The operations and maintenance building will be located in the port of Sassnitz, with whom the company has signed a lease agreement.

This development of this project will create high-quality jobs along the entire value chain of the offshore wind sector, which has significant potential for growth, while helping to reindustrialise and modernise shipyards all over the continent.

The company was awarded this project in April 2018 in a second offshore tender launched by the Federal Networks Agency (Bundesnetzagentur), and it has now finalised the geotechnical and geophysical survey — worth more than 10 million euros —, essential to the construction and commissioning of this renewable plant.

All the necessary formalities for designing and acquiring the main components are progressing according to the schedule.


The Baltic Sea holds an incredible potential of 93,000 MW for offshore wind in Europe. Alongside Germany, several countries, such as Poland, Sweden and Estonia are exploring new opportunities for offshore wind developments.

Baltic Eagle represents the second large offshore initiative promoted by the Iberdrola group in Germany, after the commissioning of the Wikinger offshore wind farm (350 MW) at the end of 2017. The company also has another offshore installation currently in development in Germany: Wikinger Süd (10 MW).
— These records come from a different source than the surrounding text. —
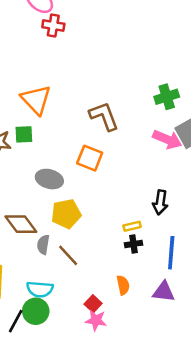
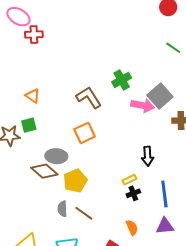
green cross: (167, 97) -> (122, 80), moved
orange triangle: (36, 100) -> (33, 96), size x0.6
orange square: (90, 158) -> (85, 133), turned -35
brown diamond: (21, 224) -> (44, 171), moved

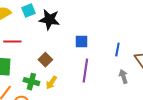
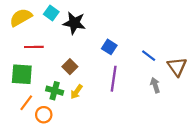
cyan square: (28, 11) -> (51, 13), turned -32
blue square: (81, 42) -> (109, 47), turned 32
blue line: (117, 50) -> (149, 56), turned -64

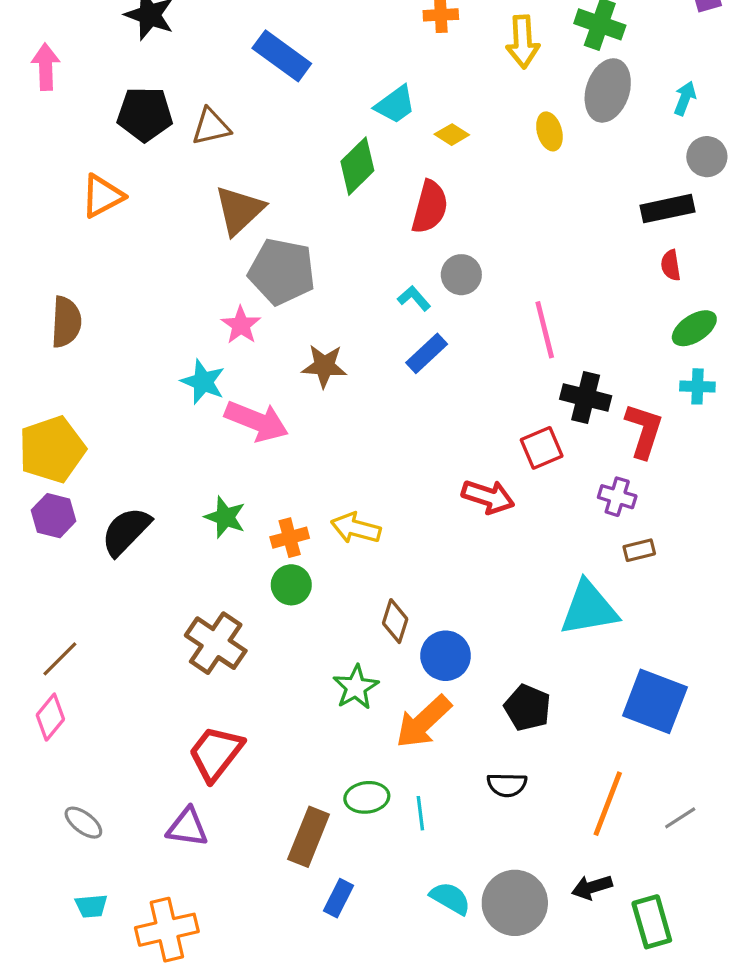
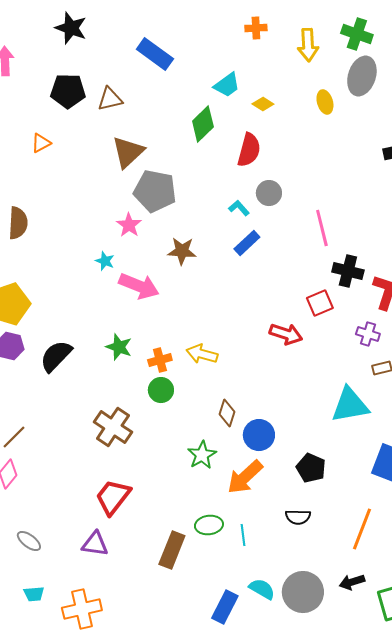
orange triangle: (102, 196) -> (41, 143), size x0.7
cyan star: (203, 382) -> (105, 261), size x0.7
blue rectangle: (338, 898) -> (225, 607), moved, size x1.4

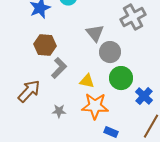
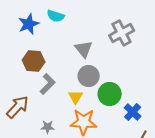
gray circle: (110, 52) -> (89, 76), moved
yellow triangle: (87, 81) -> (76, 97), turned 49

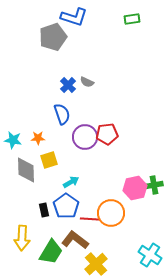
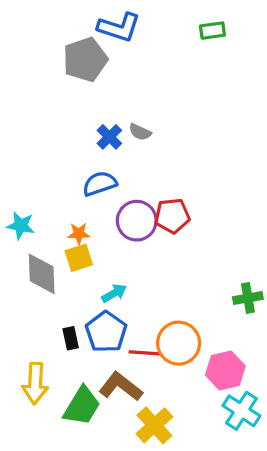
blue semicircle: (62, 114) -> (100, 184), turned -90
orange star: (38, 138) -> (79, 234), moved
pink hexagon: (135, 188) -> (225, 371), moved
These three wind farms, located next to the island of Rügen, will give rise to the largest offshore wind complex in the Baltic Sea, with a total installed capacity of 836 MW and a joint investment of €2.5 billion.
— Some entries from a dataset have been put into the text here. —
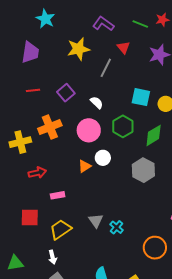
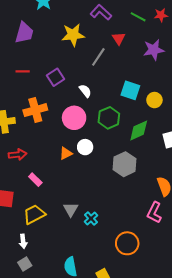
pink rectangle: (58, 195) -> (35, 180), turned 48

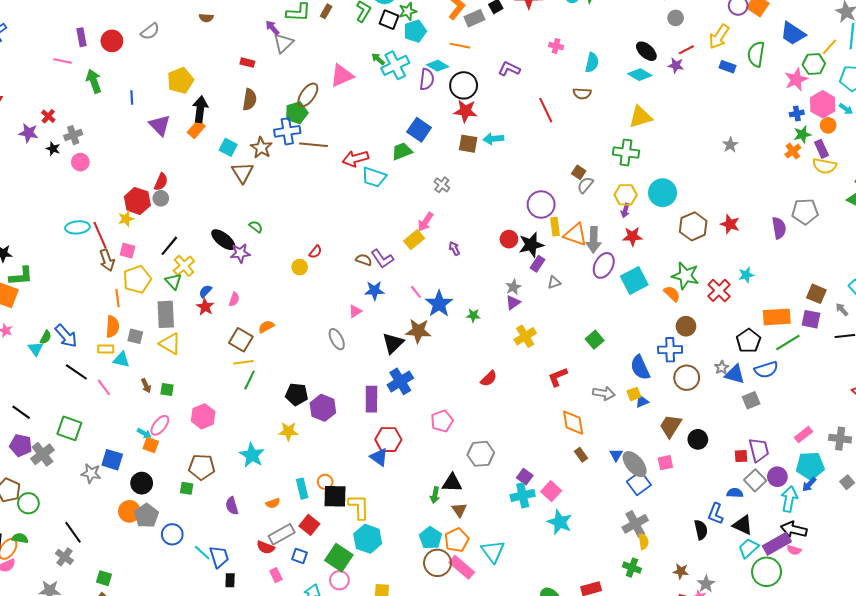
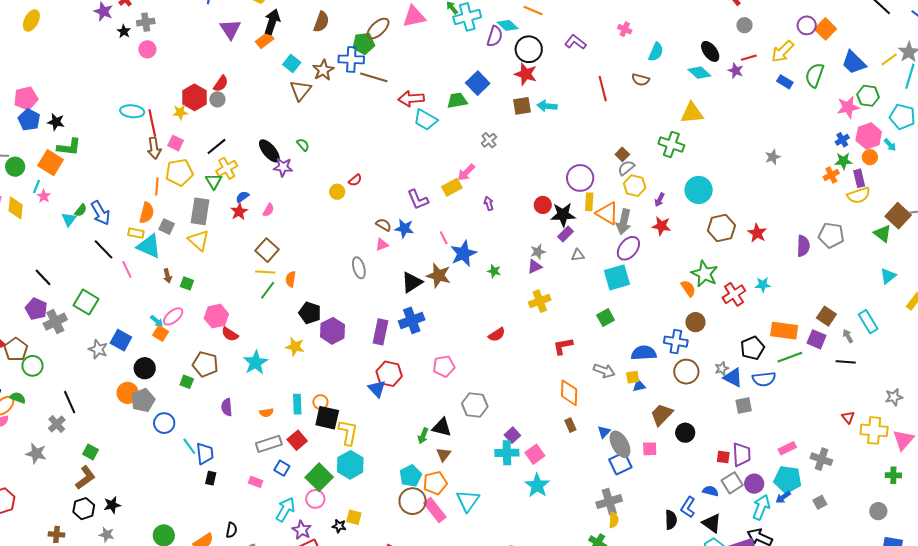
yellow line: (829, 47) -> (889, 59), moved
blue cross: (797, 113) -> (842, 140), turned -32
brown square: (468, 144) -> (522, 106), turned -30
yellow semicircle: (825, 166) -> (859, 195), turned -40
yellow hexagon: (626, 195) -> (635, 186), moved
brown semicircle: (364, 260) -> (384, 225), moved
cyan square: (634, 281) -> (617, 277), moved
orange semicircle: (266, 327) -> (291, 279), moved, turned -63
cyan triangle: (121, 360) -> (149, 246), size x1.5
blue semicircle: (640, 368) -> (644, 353), turned 100
red semicircle: (266, 547) -> (230, 334), moved
pink rectangle: (276, 575) -> (256, 482), turned -56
Baltic Eagle and Wikinger, with a combined capacity of 826 MW, will comprise the heart of the Baltic Sea Hub, which will act as a centre for offshore and onshore services, as well as provide local content for Iberdrola's projects in the Germany and the Baltic coastal countries. They will be able to produce enough energy to meet 45 % of the total electricity consumption of the state of Mecklenburg-West Pomerania and prevent the emission of 1.65 million tonnes of CO2 per year, thus contributing to meeting the emission reduction targets set by Germany.

In addition, the company has submitted a bid for the construction of a new farm in this sea: Windanker, with the idea of expanding this hub to more than 1 GW by the end of 2026.